(Beginning of INPUT DATA)

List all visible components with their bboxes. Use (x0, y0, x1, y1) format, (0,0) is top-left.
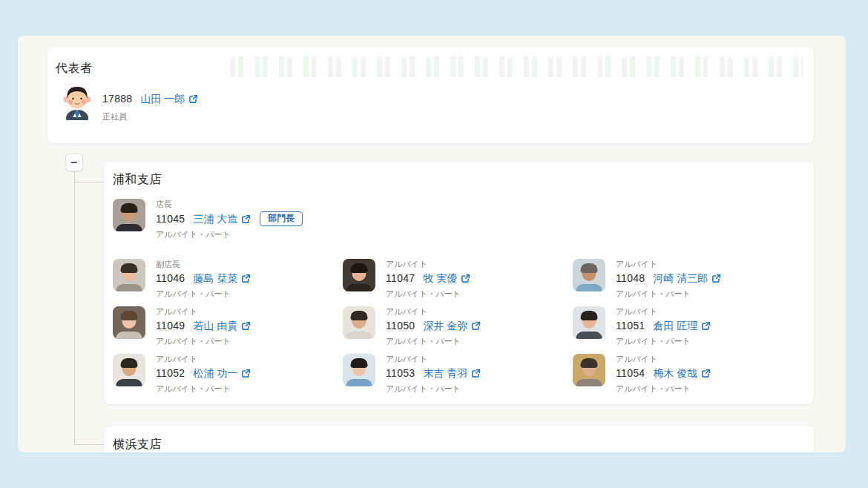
employee-id: 11047 (386, 271, 415, 286)
employee-name: 三浦 大造 (193, 212, 237, 226)
employee-card: アルバイト 11047 牧 実優 アルバイト・パート (343, 259, 573, 306)
employee-name-link[interactable]: 深井 金弥 (423, 319, 481, 333)
employment-type: アルバイト・パート (156, 229, 303, 240)
employee-name-link[interactable]: 梅木 俊哉 (653, 366, 711, 380)
external-link-icon (701, 369, 711, 378)
external-link-icon (241, 274, 251, 283)
representative-card: 代表者 17888 山田 一郎 (47, 47, 814, 143)
watermark-pattern (230, 56, 803, 77)
employee-name: 倉田 匠理 (653, 319, 697, 333)
employee-card-manager: 店長 11045 三浦 大造 部門長 アルバイト・パート (113, 199, 303, 240)
role-label: アルバイト (386, 355, 481, 364)
role-label: アルバイト (156, 355, 251, 364)
employee-avatar (573, 259, 605, 291)
employee-name-link[interactable]: 河崎 清三郎 (653, 271, 721, 286)
employee-avatar (343, 354, 375, 386)
employee-avatar (343, 259, 375, 291)
employee-name-link[interactable]: 藤島 栞菜 (193, 271, 251, 286)
employee-avatar (113, 354, 145, 386)
employee-id: 11053 (386, 366, 415, 380)
employment-type: アルバイト・パート (616, 383, 711, 394)
employee-id: 11049 (156, 319, 185, 333)
representative-avatar-illustration (61, 82, 93, 120)
external-link-icon (241, 321, 251, 331)
employee-avatar (573, 306, 605, 339)
employee-id: 11048 (616, 271, 645, 286)
external-link-icon (241, 369, 251, 378)
tree-connector-branch-2 (74, 444, 104, 445)
employee-name-link[interactable]: 末吉 青羽 (423, 366, 481, 380)
employee-card: アルバイト 11049 若山 由貴 アルバイト・パート (113, 306, 343, 354)
employee-id: 11050 (386, 319, 415, 333)
employee-id: 11054 (616, 366, 645, 380)
employee-avatar (573, 354, 605, 386)
employee-card: アルバイト 11053 末吉 青羽 アルバイト・パート (343, 354, 573, 401)
role-label: アルバイト (156, 307, 251, 317)
external-link-icon (471, 369, 481, 378)
external-link-icon (241, 214, 251, 224)
employee-id: 11046 (156, 271, 185, 286)
employment-type: アルバイト・パート (156, 383, 251, 394)
employment-type: アルバイト・パート (156, 288, 251, 299)
role-label: アルバイト (616, 355, 711, 364)
employment-type: アルバイト・パート (386, 383, 481, 394)
employee-card: アルバイト 11048 河崎 清三郎 アルバイト・パート (573, 259, 803, 306)
employee-name: 山田 一郎 (140, 92, 185, 106)
collapse-branch-button[interactable]: − (65, 154, 83, 171)
tree-connector-vertical (74, 172, 75, 445)
role-label: アルバイト (616, 307, 711, 317)
employee-id: 11051 (616, 319, 645, 333)
role-label: アルバイト (386, 260, 470, 269)
employee-name-link[interactable]: 三浦 大造 (193, 212, 251, 226)
employee-name: 河崎 清三郎 (653, 271, 708, 286)
employment-type: アルバイト・パート (616, 288, 721, 299)
external-link-icon (461, 274, 470, 283)
branch-title: 横浜支店 (113, 437, 162, 452)
employee-card: アルバイト 11054 梅木 俊哉 アルバイト・パート (573, 354, 803, 401)
employment-type: アルバイト・パート (386, 288, 470, 299)
external-link-icon (711, 274, 721, 283)
employee-card: 副店長 11046 藤島 栞菜 アルバイト・パート (113, 259, 343, 306)
employee-avatar (343, 306, 375, 339)
org-chart-panel: 代表者 17888 山田 一郎 (18, 36, 846, 452)
employee-name-link[interactable]: 倉田 匠理 (653, 319, 711, 333)
employee-card: アルバイト 11052 松浦 功一 アルバイト・パート (113, 354, 343, 401)
collapse-minus-icon: − (71, 156, 78, 168)
department-head-badge: 部門長 (260, 211, 303, 226)
role-label: 副店長 (156, 260, 251, 269)
employee-name: 梅木 俊哉 (653, 366, 697, 380)
employee-avatar (113, 306, 145, 339)
employee-name: 松浦 功一 (193, 366, 237, 380)
employee-name-link[interactable]: 松浦 功一 (193, 366, 251, 380)
employee-id: 11052 (156, 366, 185, 380)
external-link-icon (188, 94, 198, 104)
employee-name-link[interactable]: 牧 実優 (423, 271, 470, 286)
section-title-representative: 代表者 (56, 61, 93, 76)
external-link-icon (471, 321, 481, 331)
role-label: アルバイト (386, 307, 481, 317)
role-label: アルバイト (616, 260, 721, 269)
employee-name: 牧 実優 (423, 271, 457, 286)
employee-grid: 副店長 11046 藤島 栞菜 アルバイト・パート アルバイト 11047 牧 … (113, 259, 803, 401)
role-label: 店長 (156, 200, 303, 209)
employee-avatar (113, 259, 145, 291)
employee-card: アルバイト 11050 深井 金弥 アルバイト・パート (343, 306, 573, 354)
employment-type: アルバイト・パート (386, 336, 481, 346)
employee-avatar (113, 199, 145, 231)
employee-name-link[interactable]: 若山 由貴 (193, 319, 251, 333)
employment-type: 正社員 (102, 111, 198, 122)
branch-card-yokohama: 横浜支店 (104, 426, 814, 452)
employee-name: 深井 金弥 (423, 319, 467, 333)
employee-name: 末吉 青羽 (423, 366, 467, 380)
employee-name-link[interactable]: 山田 一郎 (140, 92, 198, 106)
employee-name: 藤島 栞菜 (193, 271, 237, 286)
employee-id: 17888 (102, 92, 132, 106)
employee-name: 若山 由貴 (193, 319, 237, 333)
branch-card-urawa: 浦和支店 店長 11045 三浦 大造 部門長 アルバイト・パート (104, 162, 814, 404)
employment-type: アルバイト・パート (616, 336, 711, 346)
tree-connector-branch-1 (74, 182, 104, 182)
representative-row: 17888 山田 一郎 正社員 (61, 82, 198, 122)
branch-title: 浦和支店 (113, 172, 162, 188)
employee-id: 11045 (156, 212, 185, 226)
external-link-icon (701, 321, 711, 331)
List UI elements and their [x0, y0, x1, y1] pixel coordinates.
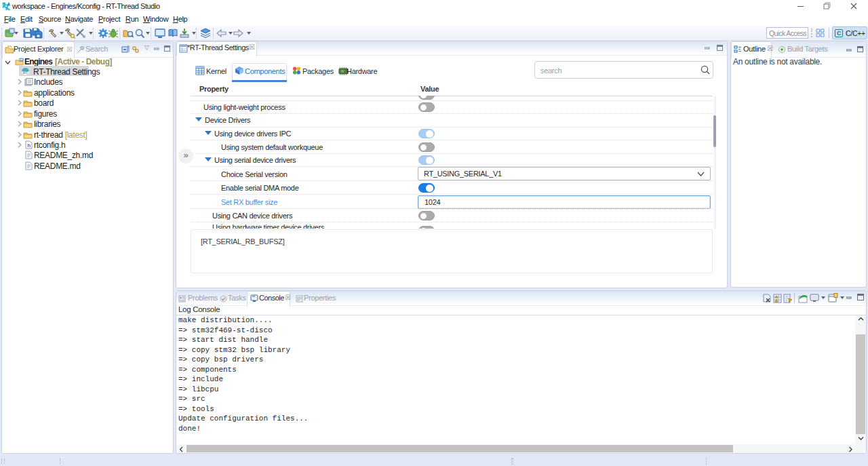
svg-text:h: h: [27, 142, 31, 149]
svg-text:RT: RT: [23, 71, 28, 75]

(End of INPUT DATA)

REQUIRED WORK -> Look through the records and gather each line with the word "浦和支店".

ANSWER FOR THE TASK ->
branch-card-urawa: 浦和支店 店長 11045 三浦 大造 部門長 アルバイト・パート (104, 162, 814, 404)
branch-title: 浦和支店 (113, 172, 162, 188)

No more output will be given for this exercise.